Landsberg dio un par de caladas más y entonces se acercó al fregadero, colocó el cigarrillo bajo el chorro de agua y lo tiró a la basura.

—¿Qué tal está tu mujer, Hilmar?

Éste cerró los ojos.

—Bien —respondió en un tono de voz que sugería todo lo contrario—. ¿Y tú, Nils? ¿Estás bien? ¿Puedo dejarte aquí a solas?

Trojan asintió con la cabeza.

—Pasa hoy mismo por la comisaría a recoger tu arma, ¿de acuerdo?

Trojan volvió a asentir.

—Y manda a tu hija a casa.

«Esto también es su casa», pensó Trojan con frustración, pero se limitó a asentir una vez más.

—Ánimo, Nils.

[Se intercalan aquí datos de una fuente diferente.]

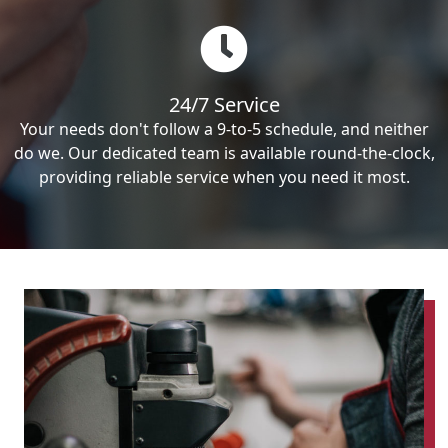
24/7 Service
Your needs don't follow a 9-to-5 schedule, and neither
do we. Our dedicated team is available round-the-clock,
providing reliable service when you need it most.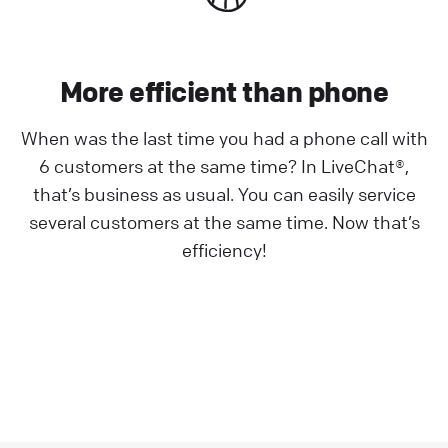
More efficient than phone
When was the last time you had a phone call with
6 customers at the same time? In LiveChat®,
that’s business as usual. You can easily service
several customers at the same time. Now that’s
efficiency!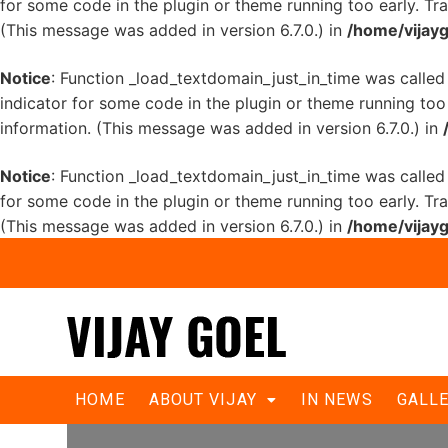
for some code in the plugin or theme running too early. Tr
(This message was added in version 6.7.0.) in
/home/vijayg
Notice
: Function _load_textdomain_just_in_time was calle
indicator for some code in the plugin or theme running too
information. (This message was added in version 6.7.0.) in
Notice
: Function _load_textdomain_just_in_time was calle
for some code in the plugin or theme running too early. Tr
(This message was added in version 6.7.0.) in
/home/vijayg
Goel congratulates PM Narendra Mo
HOME
ABOUT VIJAY
IN NEWS
GALL
historic win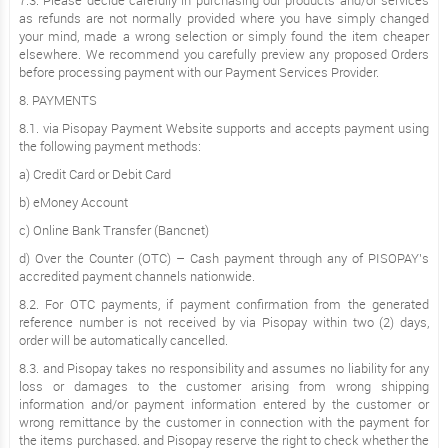
7.3. Please decide carefully in purchasing our products and/or services
as refunds are not normally provided where you have simply changed
your mind, made a wrong selection or simply found the item cheaper
elsewhere. We recommend you carefully preview any proposed Orders
before processing payment with our Payment Services Provider.
8. PAYMENTS
8.1. via Pisopay Payment Website supports and accepts payment using
the following payment methods:
a) Credit Card or Debit Card
b) eMoney Account
c) Online Bank Transfer (Bancnet)
d) Over the Counter (OTC) – Cash payment through any of PISOPAY’s
accredited payment channels nationwide.
8.2. For OTC payments, if payment confirmation from the generated
reference number is not received by via Pisopay within two (2) days,
order will be automatically cancelled.
8.3. and Pisopay takes no responsibility and assumes no liability for any
loss or damages to the customer arising from wrong shipping
information and/or payment information entered by the customer or
wrong remittance by the customer in connection with the payment for
the items purchased. and Pisopay reserve the right to check whether the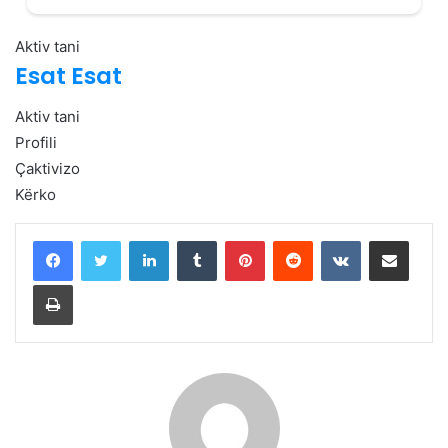
Aktiv tani
Esat Esat
Aktiv tani
Profili
Çaktivizo
Kërko
LinkedIn
Tumblr
Pinterest
Reddit
VKontakte
Share via Email
Print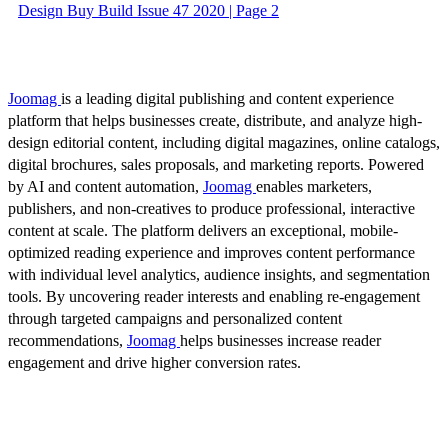
Design Buy Build Issue 47 2020 | Page 2
Joomag
is a leading digital publishing and content experience
platform that helps businesses create, distribute, and analyze high-
design editorial content, including digital magazines, online catalogs,
digital brochures, sales proposals, and marketing reports. Powered
by AI and content automation,
Joomag
enables marketers,
publishers, and non-creatives to produce professional, interactive
content at scale. The platform delivers an exceptional, mobile-
optimized reading experience and improves content performance
with individual level analytics, audience insights, and segmentation
tools. By uncovering reader interests and enabling re-engagement
through targeted campaigns and personalized content
recommendations,
Joomag
helps businesses increase reader
engagement and drive higher conversion rates.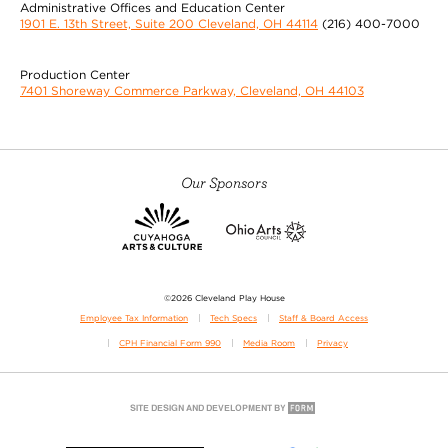
Administrative Offices and Education Center
1901 E. 13th Street, Suite 200 Cleveland, OH 44114
(216) 400-7000
Production Center
7401 Shoreway Commerce Parkway, Cleveland, OH 44103
Our Sponsors
©2026 Cleveland Play House
Employee Tax Information
Tech Specs
Staff & Board Access
CPH Financial Form 990
Media Room
Privacy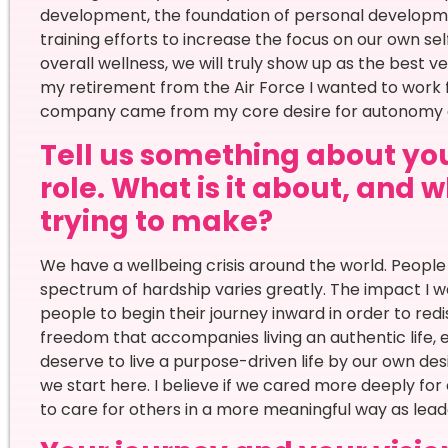
development, the foundation of personal developme
training efforts to increase the focus on our own se
overall wellness, we will truly show up as the best v
my retirement from the Air Force I wanted to work 
company came from my core desire for autonomy 
Tell us something about your
role. What is it about, and
trying to make?
We have a wellbeing crisis around the world. People 
spectrum of hardship varies greatly. The impact I w
people to begin their journey inward in order to redi
freedom that accompanies living an authentic life, en
deserve to live a purpose-driven life by our own de
we start here. I believe if we cared more deeply fo
to care for others in a more meaningful way as lead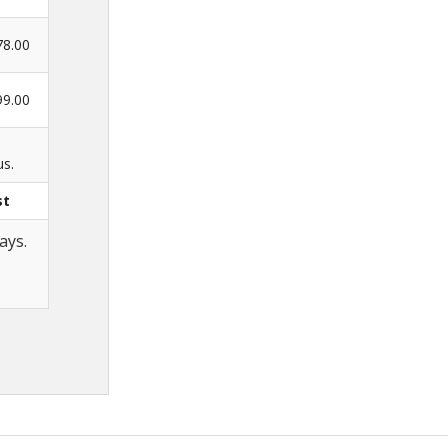
78.00
99.00
us.
st
ays.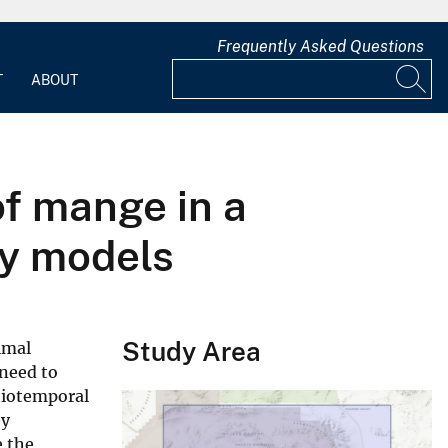
Frequently Asked Questions
T
ABOUT
of mange in a
cy models
Study Area
imal
 need to
atiotemporal
by
e the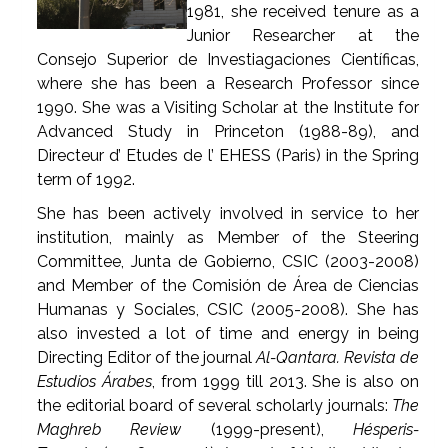
1981, she received tenure as a
Junior Researcher at the
Consejo Superior de Investiagaciones Científicas,
where she has been a Research Professor since
1990. She was a Visiting Scholar at the Institute for
Advanced Study in Princeton (1988-89), and
Directeur d’ Etudes de l’ EHESS (Paris) in the Spring
term of 1992.
She has been actively involved in service to her
institution, mainly as Member of the Steering
Committee, Junta de Gobierno, CSIC (2003-2008)
and Member of the Comisión de Área de Ciencias
Humanas y Sociales, CSIC (2005-2008). She has
also invested a lot of time and energy in being
Directing Editor of the journal
Al-Qantara. Revista de
Estudios Árabes
, from 1999 till 2013. She is also on
the editorial board of several scholarly journals:
The
Maghreb Review
(1999-present),
Hésperis-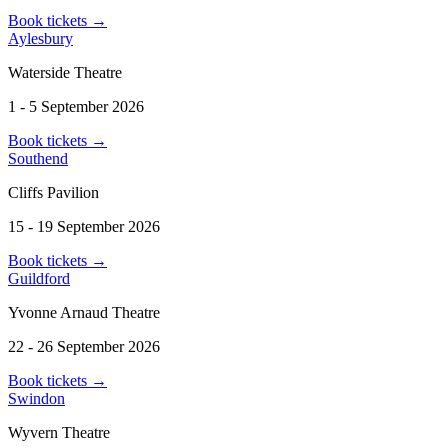
Book tickets
→
Aylesbury
Waterside Theatre
1 - 5 September 2026
Book tickets
→
Southend
Cliffs Pavilion
15 - 19 September 2026
Book tickets
→
Guildford
Yvonne Arnaud Theatre
22 - 26 September 2026
Book tickets
→
Swindon
Wyvern Theatre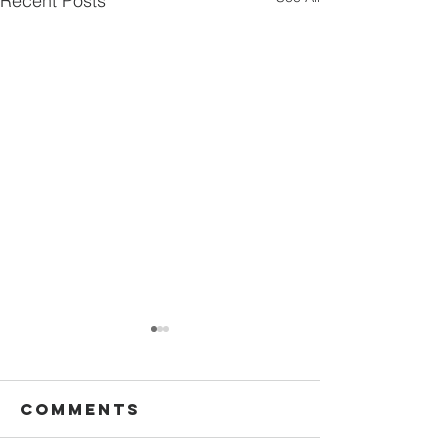
Recent Posts
Comments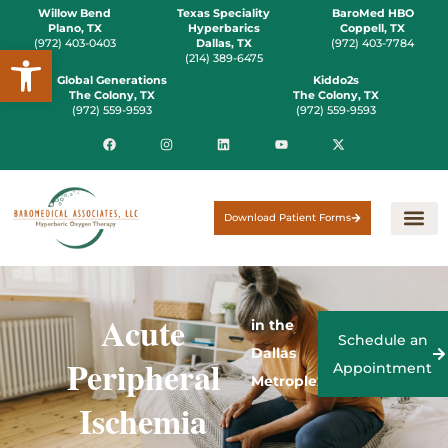
Willow Bend
Texas Speciality
BaroMed HBO
Plano, TX
Hyperbarics
Coppell, TX
(972) 403-0403
Dallas, TX
(972) 403-7784
Open toolbar
(214) 389-6475
Global Generations
Kiddo2s
The Colony, TX
The Colony, TX
(972) 559-9593
(972) 559-9593
Download Patient Forms
Acute
in the
Schedule an
Dallas
Peripheral
Appointment
Metroplex
Ischemia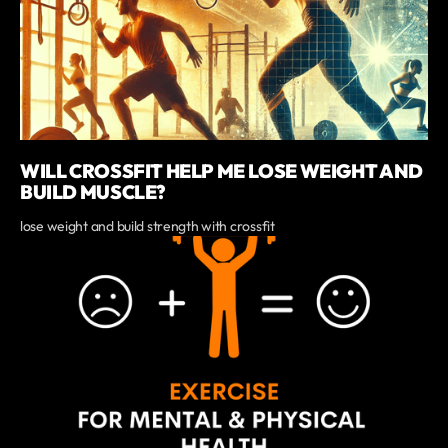
WILL CROSSFIT HELP ME LOSE WEIGHT AND
BUILD MUSCLE?
lose weight and build strength with crossfit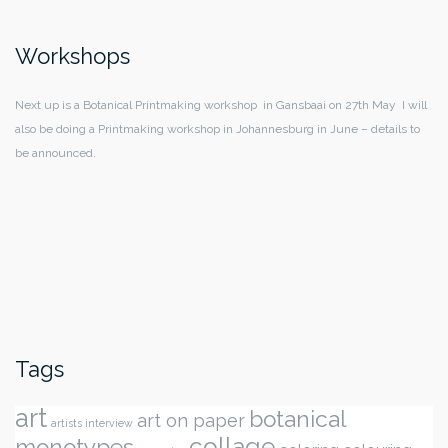
Workshops
Next up is a Botanical Printmaking workshop in Gansbaai on 27th May I will
also be doing a Printmaking workshop in Johannesburg in June – details to
be announced.
Tags
art
botanical
art on paper
artists interview
collage
monotypes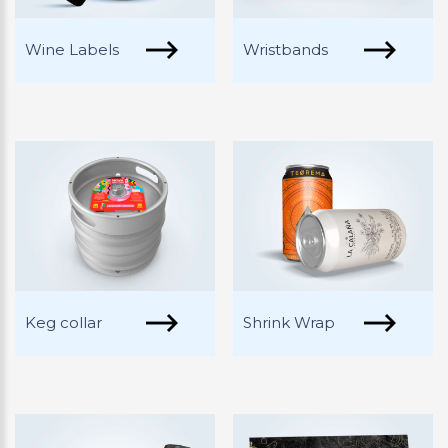
Wine Labels
Wristbands
Keg collar
Shrink Wrap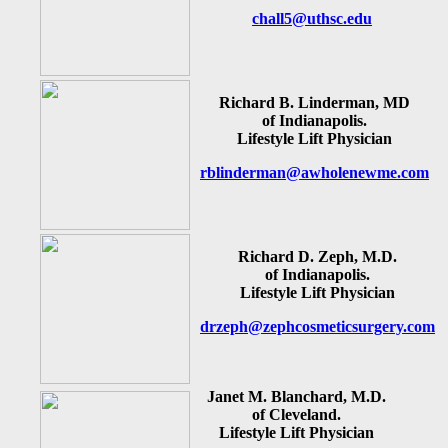
chall5@uthsc.edu
Richard B. Linderman, MD
of Indianapolis.
Lifestyle Lift Physician
rblinderman@awholenewme.com
Richard D. Zeph, M.D.
of Indianapolis.
Lifestyle Lift Physician
drzeph@zephcosmeticsurgery.com
Janet M. Blanchard, M.D.
of Cleveland.
Lifestyle Lift Physician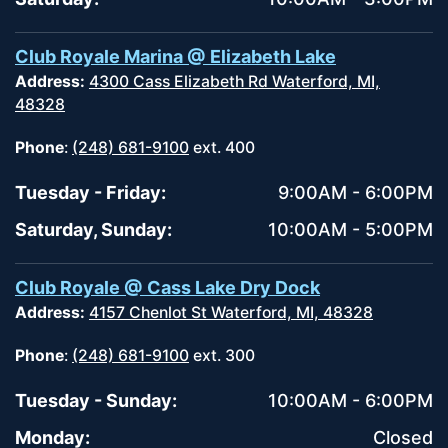
Club Royale Marina @ Elizabeth Lake
Address:
4300 Cass Elizabeth Rd Waterford, MI,
48328
Phone
:
(248) 681-9100
ext. 400
Tuesday - Friday:
9:00AM - 6:00PM
Saturday, Sunday:
10:00AM - 5:00PM
Club Royale @ Cass Lake Dry Dock
Address:
4157 Chenlot St Waterford, MI, 48328
Phone
:
(248) 681-9100
ext. 300
Tuesday - Sunday:
10:00AM - 6:00PM
Monday:
Closed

Lo vamos a pillar.

Y con eso Landsberg se marchó.

De pronto Emily estaba frente a él. Trojan se estremeció, no la había oído.

—Entonces, ¿me tengo que ir?

—Emily, me gustaría mucho que te quedaras, pero será mejor que…

Dejó la frase inconclusa.

—Sólo hasta mañana, papá, tal como habíamos quedado, ¿vale? No puedo dejarte solo. —Emily se sentó a su lado y le cogió la mano—. ¿Qué has encontrado en el buzón de las narices? —le preguntó en voz baja.

—Una nota con una amenaza —murmuró Trojan, que prefirió no mencionar el pájaro destrozado.

—¿Del asesino?

Trojan asintió con la cabeza y dijo:

—Muy probablemente.

—No te va a pasar nada, papá. Tú eres fuerte.

Trojan le dirigió una sonrisa.

—Gracias, Emily. Me reconforta mucho que pienses eso. —Se levantó—. Y ahora comamos algo. ¿Te apetecen unos huevos revueltos?

DOCE

Había entrado a trabajar a las siete de la mañana y hasta aquel momento había sido un día como todos los demás: varios borrachos, un par de accidentes de tráfico y una persona que había llamado desde un teléfono público porque era incapaz de encontrar su casa.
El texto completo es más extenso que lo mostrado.